Napoli cessa di essere la città del piacere, il delizioso giardino degli ozi dei romani, e viene facendosi, a poco a poco, una coscienza nuova, che si manifesta in una più virile volontà di lavoro, sotto lo stimolo di una forte colonia di ebrei. S’incrementano industrie e commerci specie con l’Oriente; si intensifica la coltivazione della terra e la popolazione sale rapidamente fino a sfiorare a metà del VII secolo i 40.000 abitanti.
Né, per questo, si trascura la cultura, che, se non è più quella del tempo aureo della Napoli greco-romana, è tenuta su dai monaci basiliani, uno dei cui abati, Eugipio, è elogiato da Cassiodoro per la profonda conoscenza della letteratura classica e di quella cristiana.
La trasformazione fu lenta ma radicale. E agì in tutti i campi, dalla religione alla cultura, dalla politica all’arte, dagli ordinamenti amministrativi alla morale e alle strutture sociali.
I bizantini mantennero, per un certo tempo, le istituzioni romane: non per nulla, infatti, gli imperatori d’Oriente e, segnatamente, Giustiniano, si consideravano gli eredi e i continuatori di Roma e miravano alla riunificazione dell’Impero, riconquistandone l’Occidente. A Napoli furono preceduti dai Goti che per il breve tempo del loro dominio, e per il timore delle continue minacce dei Longobardi, non avevano potuto metter mano a nulla: (per tutto il secolo VI, d’altronde, le dominazioni si succedettero assai rapidamente e caoticamente, perché qualcuna di esse avesse potuto imprimere il proprio segno all’assetto della città).
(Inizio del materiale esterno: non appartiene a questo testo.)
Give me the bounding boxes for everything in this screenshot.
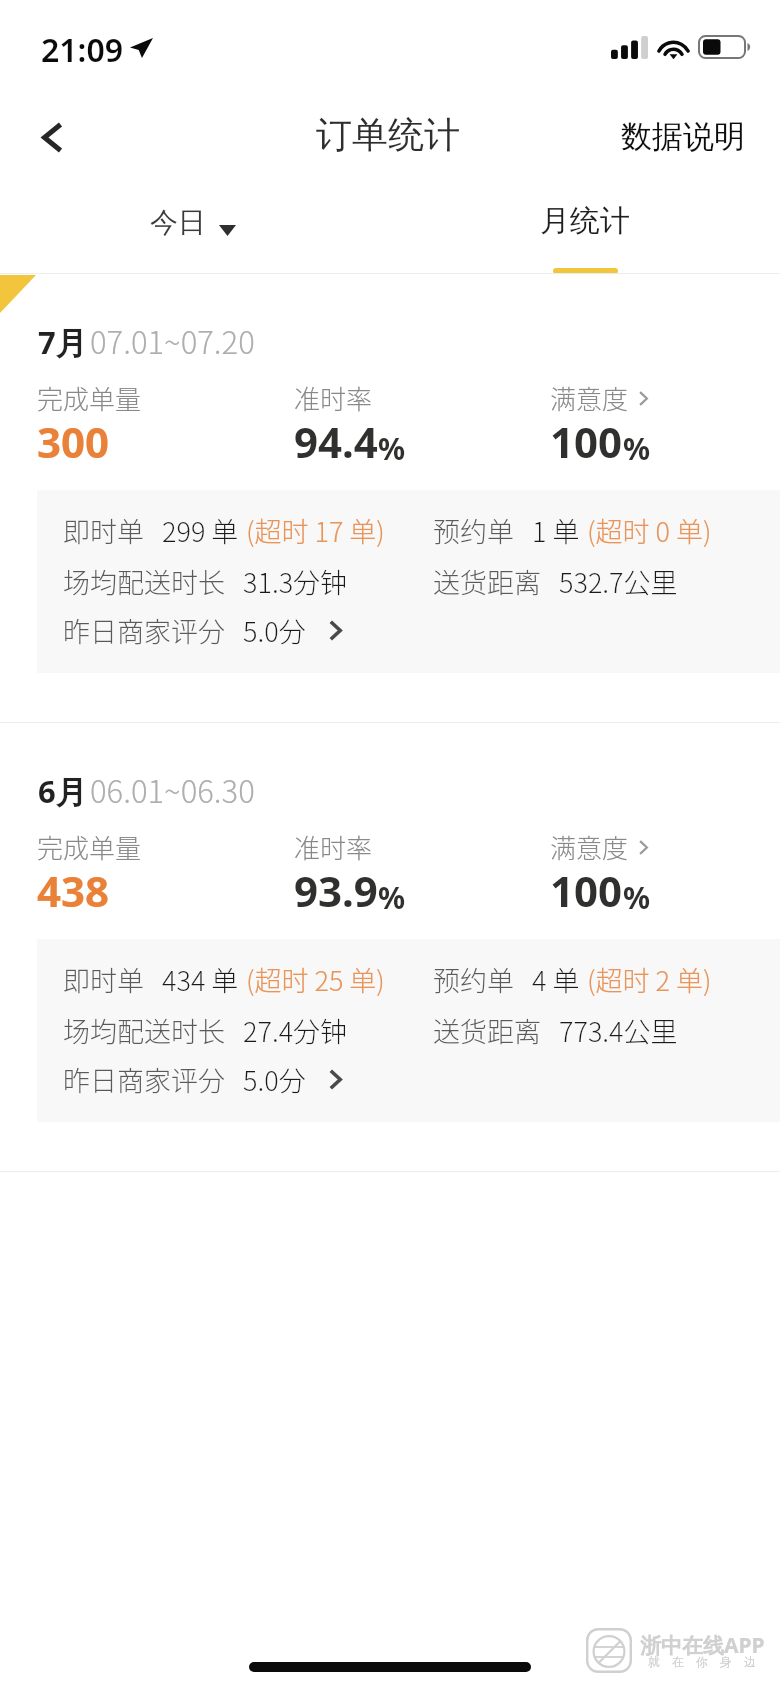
- staticText: 就在你身边: [642, 1654, 762, 1669]
- staticText: 月统计: [540, 202, 630, 240]
- button[interactable]: 今日: [137, 200, 247, 248]
- staticText: 场均配送时长: [63, 1011, 225, 1050]
- staticText: 昨日商家评分: [63, 611, 225, 650]
- staticText: 1 单: [532, 511, 580, 550]
- staticText: 07.01~07.20: [90, 318, 255, 363]
- staticText: 5.0分: [243, 1060, 306, 1099]
- staticText: 今日: [150, 205, 206, 240]
- staticText: 299 单: [162, 511, 239, 550]
- button[interactable]: 昨日商家评分: [63, 611, 342, 650]
- staticText: 准时率: [294, 379, 373, 417]
- staticText: 送货距离: [433, 562, 541, 601]
- staticText: %: [623, 877, 651, 918]
- staticText: %: [623, 428, 651, 469]
- staticText: 预约单: [433, 960, 514, 999]
- staticText: 完成单量: [37, 379, 142, 417]
- staticText: 438: [37, 862, 110, 919]
- staticText: 27.4分钟: [243, 1011, 348, 1050]
- staticText: 31.3分钟: [243, 562, 348, 601]
- staticText: 100: [550, 862, 623, 919]
- staticText: 5.0分: [243, 611, 306, 650]
- button[interactable]: 数据说明: [621, 117, 745, 156]
- staticText: 预约单: [433, 511, 514, 550]
- staticText: 场均配送时长: [63, 562, 225, 601]
- staticText: 订单统计: [316, 112, 460, 157]
- staticText: %: [378, 428, 406, 469]
- staticText: 4 单: [532, 960, 580, 999]
- staticText: 773.4公里: [559, 1011, 678, 1050]
- staticText: 准时率: [294, 828, 373, 866]
- staticText: 满意度: [550, 828, 629, 866]
- button[interactable]: Details: [639, 391, 648, 406]
- button[interactable]: Details: [639, 840, 648, 855]
- staticText: 434 单: [162, 960, 239, 999]
- staticText: 浙中在线APP: [640, 1631, 765, 1660]
- staticText: 数据说明: [621, 117, 745, 156]
- staticText: (超时 0 单): [587, 511, 712, 550]
- button[interactable]: 昨日商家评分: [63, 1060, 342, 1099]
- staticText: 满意度: [550, 379, 629, 417]
- staticText: (超时 17 单): [246, 511, 385, 550]
- staticText: 93.9: [294, 862, 378, 919]
- staticText: 94.4: [294, 413, 378, 470]
- staticText: (超时 25 单): [246, 960, 385, 999]
- staticText: 即时单: [63, 511, 144, 550]
- staticText: 300: [37, 413, 110, 470]
- staticText: (超时 2 单): [587, 960, 712, 999]
- staticText: 7月: [38, 321, 87, 363]
- staticText: 21:09: [41, 28, 124, 72]
- staticText: 即时单: [63, 960, 144, 999]
- staticText: 送货距离: [433, 1011, 541, 1050]
- staticText: 532.7公里: [559, 562, 678, 601]
- staticText: %: [378, 877, 406, 918]
- staticText: 昨日商家评分: [63, 1060, 225, 1099]
- button[interactable]: Back: [22, 107, 82, 167]
- staticText: 100: [550, 413, 623, 470]
- staticText: 6月: [38, 770, 87, 812]
- staticText: 完成单量: [37, 828, 142, 866]
- button[interactable]: 月统计: [520, 202, 650, 274]
- staticText: 06.01~06.30: [90, 767, 255, 812]
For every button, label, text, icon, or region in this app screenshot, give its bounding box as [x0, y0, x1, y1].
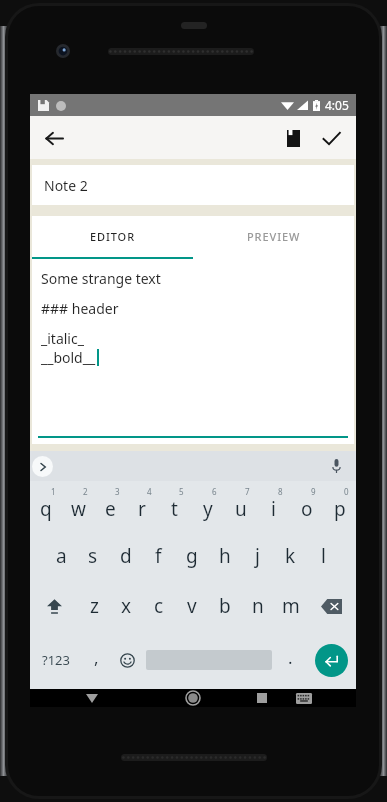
staticText: k	[285, 543, 296, 569]
staticText: _italic_	[41, 329, 84, 348]
button[interactable]: ?123	[30, 631, 81, 689]
staticText: t	[171, 496, 178, 522]
button[interactable]: Back	[78, 689, 106, 707]
staticText: j	[255, 543, 260, 569]
button[interactable]: m	[274, 581, 307, 631]
button[interactable]: n	[241, 581, 274, 631]
button[interactable]: Switch keyboard	[290, 689, 318, 707]
button[interactable]: k	[274, 531, 307, 581]
staticText: g	[186, 543, 198, 569]
button[interactable]: Notebook	[274, 119, 312, 157]
button[interactable]: 0	[323, 481, 356, 531]
staticText: 4:05	[325, 97, 349, 113]
button[interactable]: Emoji	[112, 631, 143, 689]
button[interactable]: Recents	[248, 689, 276, 707]
button[interactable]: j	[241, 531, 274, 581]
button[interactable]: 3	[94, 481, 126, 531]
button[interactable]: Enter	[315, 644, 348, 677]
staticText: __bold__	[41, 348, 96, 367]
staticText: l	[321, 543, 326, 569]
button[interactable]: Back	[36, 120, 72, 156]
button[interactable]: Note 2	[32, 165, 354, 205]
button[interactable]: b	[208, 581, 241, 631]
button[interactable]: c	[142, 581, 175, 631]
staticText: v	[187, 593, 197, 619]
button[interactable]: f	[142, 531, 175, 581]
staticText: x	[121, 593, 132, 619]
staticText: 3	[115, 486, 120, 497]
button[interactable]: l	[307, 531, 340, 581]
staticText: ### header	[41, 299, 119, 318]
button[interactable]: Home	[179, 689, 207, 707]
staticText: p	[334, 496, 346, 522]
button[interactable]: 2	[62, 481, 94, 531]
button[interactable]: Shift	[30, 581, 78, 631]
staticText: 9	[311, 486, 316, 497]
button[interactable]: z	[78, 581, 110, 631]
button[interactable]: EDITOR	[32, 216, 193, 257]
staticText: d	[120, 543, 132, 569]
staticText: o	[301, 496, 313, 522]
button[interactable]: x	[110, 581, 142, 631]
button[interactable]: a	[45, 531, 77, 581]
staticText: e	[105, 496, 116, 522]
staticText: 2	[83, 486, 88, 497]
staticText: h	[219, 543, 231, 569]
button[interactable]: d	[109, 531, 142, 581]
staticText: ?123	[42, 651, 70, 669]
button[interactable]: Backspace	[307, 581, 356, 631]
staticText: a	[56, 543, 67, 569]
button[interactable]: 7	[224, 481, 257, 531]
staticText: 7	[245, 486, 250, 497]
button[interactable]: ,	[81, 631, 112, 689]
staticText: f	[155, 543, 162, 569]
staticText: PREVIEW	[247, 229, 301, 244]
button[interactable]: 5	[158, 481, 191, 531]
button[interactable]: 9	[290, 481, 323, 531]
staticText: w	[71, 496, 86, 522]
staticText: ,	[94, 646, 99, 669]
button[interactable]: Save	[312, 119, 350, 157]
button[interactable]: PREVIEW	[193, 216, 354, 257]
button[interactable]: s	[77, 531, 109, 581]
staticText: n	[252, 593, 264, 619]
staticText: u	[235, 496, 247, 522]
staticText: 0	[344, 486, 349, 497]
staticText: EDITOR	[90, 229, 135, 244]
staticText: 8	[278, 486, 283, 497]
button[interactable]: Expand suggestions	[32, 456, 53, 477]
button[interactable]: 6	[191, 481, 224, 531]
staticText: z	[90, 593, 99, 619]
button[interactable]: .	[275, 631, 306, 689]
staticText: .	[288, 646, 293, 669]
staticText: m	[282, 593, 300, 619]
staticText: c	[154, 593, 164, 619]
staticText: y	[203, 496, 213, 522]
button[interactable]: 4	[126, 481, 158, 531]
staticText: r	[138, 496, 146, 522]
staticText: 1	[51, 486, 56, 497]
staticText: i	[271, 496, 276, 522]
button[interactable]: 8	[257, 481, 290, 531]
staticText: Note 2	[44, 176, 88, 195]
staticText: 5	[179, 486, 184, 497]
staticText: Some strange text	[41, 269, 161, 288]
staticText: q	[40, 496, 52, 522]
button[interactable]: 1	[30, 481, 62, 531]
button[interactable]: h	[208, 531, 241, 581]
staticText: 4	[147, 486, 152, 497]
staticText: b	[219, 593, 231, 619]
staticText: s	[88, 543, 98, 569]
button[interactable]: g	[175, 531, 208, 581]
button[interactable]: v	[175, 581, 208, 631]
staticText: 6	[212, 486, 217, 497]
button[interactable]: Voice input	[326, 456, 346, 476]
Sulla fine del VI secolo, incombevano sui napoletani i pericoli e le minacce dei Longobardi, che allargavano sempre più la loro espansione in Italia. Da Benevento, essi puntavano direttamente verso il Tirreno, considerato sbocco naturale della loro potenza. Nel 581 assediarono Napoli con esito negativo. Il loro impeto si infranse contro le possenti mura della città che i Bizantini avevano avuto fretta di ricostruire, dopo la distruzione operata da Teia. Insisterono, però, nell’impresa; e, nel
592, Arechi di Benevento e Ariulfo di Spoleto, mossero di nuovo all’assalto e, forse, dato lo scarso presidio bizantino che difendeva la città, questa volta sarebbero riusciti a impadronirsene, se papa Gregorio I, sostituendosi all’inerte Esarca, non avesse inviato a Napoli il tribuno Costanze ad organizzarvi la resistenza del popolo.
Un terzo tentativo, nel 599, fallì anch’esso. L’intervento di Gregorio I ebbe un effetto salutare sullo spirito dei napoletani. Diede loro la coscienza di valere, sol che ne avessero la volontà, a provvedere da soli alla difesa della loro città e della loro libertà, rintuzzando l’offesa di qualsiasi nemico anche potente. Tutti i campani, che si sentivano minacciati nei loro paesi dai Longobardi, si rifugiarono a Napoli sicuri di trovarvi valida protezione ed asilo sicuro. Non solo: ma, per la prima volta nel corso della loro storia, i napoletani si sentirono fieri e gelosi della loro indipendenza. Avendo, infatti, Gregorio I dimostrato di voler porre Napoli sotto lo scudo protettivo dello Stato della Chiesa, i napoletani gli si opposero fermamente. Nelle loro coscienze, fermentava già qualcosa di quello spirito, che, nel VII secolo, li rese capaci di scrivere la pagina più gloriosa della loro storia: quella del Ducato autonomo.